Private Limited Companies and Section 8 Companies are two distinct legal entities governed by the Companies Act in many jurisdictions. While Private Limited Companies focus on profit-making activities, Section 8 Companies are established for promoting charitable, educational, or social welfare objectives without any intention of making profits. In some cases, private limited companies may decide to convert into section 8 companies to align their operations with a social cause or to avail of certain benefits associated with Section 8 Companies. In this article, we will explore the process and implications of converting a Private Limited Company into a Section 8 Company.
Private Limited Companies are the most popular form of business entities globally. They are incorporated with the primary objective of earning profits for their shareholders. These companies are managed by directors and owned by shareholders, who can be individuals or corporate entities. Private Limited Companies have a separate legal identity, limited liability for shareholders, and perpetual succession.

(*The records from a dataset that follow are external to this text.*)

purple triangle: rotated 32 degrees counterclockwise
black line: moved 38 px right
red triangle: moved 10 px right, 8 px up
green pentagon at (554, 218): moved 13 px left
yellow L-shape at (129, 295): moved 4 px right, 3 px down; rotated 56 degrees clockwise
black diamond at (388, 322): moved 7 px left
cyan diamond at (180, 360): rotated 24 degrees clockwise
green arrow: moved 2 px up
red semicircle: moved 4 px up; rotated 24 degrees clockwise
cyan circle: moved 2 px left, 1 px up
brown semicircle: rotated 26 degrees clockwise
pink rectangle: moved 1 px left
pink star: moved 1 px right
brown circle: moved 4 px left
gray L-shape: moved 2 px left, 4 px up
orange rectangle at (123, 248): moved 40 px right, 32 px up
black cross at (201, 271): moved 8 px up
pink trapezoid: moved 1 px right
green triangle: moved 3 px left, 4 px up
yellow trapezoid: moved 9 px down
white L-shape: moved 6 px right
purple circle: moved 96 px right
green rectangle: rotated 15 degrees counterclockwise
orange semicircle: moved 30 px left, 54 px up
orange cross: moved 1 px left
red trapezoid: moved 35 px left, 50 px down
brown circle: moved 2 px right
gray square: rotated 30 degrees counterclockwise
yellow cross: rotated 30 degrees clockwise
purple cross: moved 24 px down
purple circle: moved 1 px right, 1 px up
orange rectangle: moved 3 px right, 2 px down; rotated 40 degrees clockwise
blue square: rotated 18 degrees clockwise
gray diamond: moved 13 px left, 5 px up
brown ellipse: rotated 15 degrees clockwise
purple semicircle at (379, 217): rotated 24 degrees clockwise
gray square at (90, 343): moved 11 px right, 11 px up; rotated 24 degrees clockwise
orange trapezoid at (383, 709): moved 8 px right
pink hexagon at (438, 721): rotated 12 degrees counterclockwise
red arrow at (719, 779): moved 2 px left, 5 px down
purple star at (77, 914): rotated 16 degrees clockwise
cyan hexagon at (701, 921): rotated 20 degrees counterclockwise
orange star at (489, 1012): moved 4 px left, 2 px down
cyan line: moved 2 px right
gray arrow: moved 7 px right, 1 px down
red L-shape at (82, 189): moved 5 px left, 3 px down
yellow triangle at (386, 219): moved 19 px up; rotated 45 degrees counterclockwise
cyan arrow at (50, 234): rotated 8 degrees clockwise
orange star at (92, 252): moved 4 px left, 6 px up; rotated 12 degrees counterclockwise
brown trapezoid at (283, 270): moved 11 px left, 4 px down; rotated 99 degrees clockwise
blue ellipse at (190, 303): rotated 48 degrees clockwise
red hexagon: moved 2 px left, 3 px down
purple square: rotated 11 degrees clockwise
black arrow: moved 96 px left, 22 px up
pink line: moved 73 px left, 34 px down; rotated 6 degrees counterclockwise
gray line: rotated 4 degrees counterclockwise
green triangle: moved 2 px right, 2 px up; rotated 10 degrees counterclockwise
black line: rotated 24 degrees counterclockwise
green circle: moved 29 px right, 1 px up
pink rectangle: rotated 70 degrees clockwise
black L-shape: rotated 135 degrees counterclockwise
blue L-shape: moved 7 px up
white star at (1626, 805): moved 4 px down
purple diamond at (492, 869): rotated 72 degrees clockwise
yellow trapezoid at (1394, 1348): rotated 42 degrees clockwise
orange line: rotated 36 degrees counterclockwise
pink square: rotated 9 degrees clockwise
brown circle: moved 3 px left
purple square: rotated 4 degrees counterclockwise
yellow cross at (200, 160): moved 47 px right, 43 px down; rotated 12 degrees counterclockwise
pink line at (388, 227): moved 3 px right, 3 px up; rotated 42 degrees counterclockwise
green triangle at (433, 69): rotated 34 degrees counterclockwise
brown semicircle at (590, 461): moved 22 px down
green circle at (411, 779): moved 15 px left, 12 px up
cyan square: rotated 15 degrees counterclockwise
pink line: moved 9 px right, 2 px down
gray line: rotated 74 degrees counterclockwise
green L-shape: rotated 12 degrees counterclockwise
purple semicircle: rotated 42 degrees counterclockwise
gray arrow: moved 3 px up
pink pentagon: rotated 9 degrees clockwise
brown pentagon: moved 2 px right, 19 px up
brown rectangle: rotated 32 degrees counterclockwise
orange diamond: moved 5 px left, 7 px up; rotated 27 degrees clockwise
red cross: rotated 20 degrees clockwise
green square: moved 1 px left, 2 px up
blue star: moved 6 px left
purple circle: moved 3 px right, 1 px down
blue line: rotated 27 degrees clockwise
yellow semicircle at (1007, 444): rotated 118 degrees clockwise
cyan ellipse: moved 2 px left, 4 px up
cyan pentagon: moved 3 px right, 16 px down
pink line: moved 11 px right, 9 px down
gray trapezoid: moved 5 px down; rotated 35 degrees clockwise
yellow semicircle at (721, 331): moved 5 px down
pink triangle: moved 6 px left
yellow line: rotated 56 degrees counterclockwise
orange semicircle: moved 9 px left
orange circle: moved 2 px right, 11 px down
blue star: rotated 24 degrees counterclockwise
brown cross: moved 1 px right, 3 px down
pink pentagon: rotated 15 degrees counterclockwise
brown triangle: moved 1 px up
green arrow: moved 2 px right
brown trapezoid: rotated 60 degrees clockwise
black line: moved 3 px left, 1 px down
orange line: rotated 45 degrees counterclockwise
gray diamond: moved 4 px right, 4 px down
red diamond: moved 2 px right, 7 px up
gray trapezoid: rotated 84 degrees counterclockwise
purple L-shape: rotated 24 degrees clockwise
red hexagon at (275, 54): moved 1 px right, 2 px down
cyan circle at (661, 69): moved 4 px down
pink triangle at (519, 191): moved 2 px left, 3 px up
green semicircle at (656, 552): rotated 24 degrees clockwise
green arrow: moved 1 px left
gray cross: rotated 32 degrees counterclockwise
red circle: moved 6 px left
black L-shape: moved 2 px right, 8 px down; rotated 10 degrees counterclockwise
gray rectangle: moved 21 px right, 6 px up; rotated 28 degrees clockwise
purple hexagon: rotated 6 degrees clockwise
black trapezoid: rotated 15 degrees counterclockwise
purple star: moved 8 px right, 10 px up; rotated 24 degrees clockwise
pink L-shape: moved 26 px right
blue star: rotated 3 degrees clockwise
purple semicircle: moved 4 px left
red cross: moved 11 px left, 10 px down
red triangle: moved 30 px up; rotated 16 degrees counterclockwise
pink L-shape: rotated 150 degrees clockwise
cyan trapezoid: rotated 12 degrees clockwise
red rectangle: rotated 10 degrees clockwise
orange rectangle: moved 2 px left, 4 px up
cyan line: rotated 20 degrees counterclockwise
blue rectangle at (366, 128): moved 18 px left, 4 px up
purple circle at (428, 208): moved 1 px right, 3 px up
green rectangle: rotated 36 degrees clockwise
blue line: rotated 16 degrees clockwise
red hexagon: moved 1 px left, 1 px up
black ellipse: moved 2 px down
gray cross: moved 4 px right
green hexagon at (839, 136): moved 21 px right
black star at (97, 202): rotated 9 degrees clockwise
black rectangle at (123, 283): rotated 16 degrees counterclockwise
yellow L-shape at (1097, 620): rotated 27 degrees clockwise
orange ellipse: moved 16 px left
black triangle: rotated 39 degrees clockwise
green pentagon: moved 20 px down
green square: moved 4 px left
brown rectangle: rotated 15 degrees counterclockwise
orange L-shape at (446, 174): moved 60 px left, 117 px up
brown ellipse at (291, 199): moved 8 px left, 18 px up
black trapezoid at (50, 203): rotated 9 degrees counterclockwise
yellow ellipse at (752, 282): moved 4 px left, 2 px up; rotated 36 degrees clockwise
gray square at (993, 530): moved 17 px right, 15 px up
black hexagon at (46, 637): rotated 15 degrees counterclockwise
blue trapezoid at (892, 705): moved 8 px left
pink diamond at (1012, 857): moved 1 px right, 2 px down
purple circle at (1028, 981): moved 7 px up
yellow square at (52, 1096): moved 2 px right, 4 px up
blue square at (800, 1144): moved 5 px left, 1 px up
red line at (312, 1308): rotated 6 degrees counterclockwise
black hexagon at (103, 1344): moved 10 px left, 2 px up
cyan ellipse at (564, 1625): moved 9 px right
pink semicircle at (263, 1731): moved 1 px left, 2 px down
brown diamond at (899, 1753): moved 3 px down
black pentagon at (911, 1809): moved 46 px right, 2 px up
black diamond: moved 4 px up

Section 8 Companies, also known as not-for-profit companies, are established for promoting charitable, scientific, educational, or social welfare activities. These companies do not distribute profits among their members but utilize them for achieving their stated objectives. The income and property of Section 8 Companies are applied solely for the promotion of their objectives, and any surplus generated is reinvested for the same purpose.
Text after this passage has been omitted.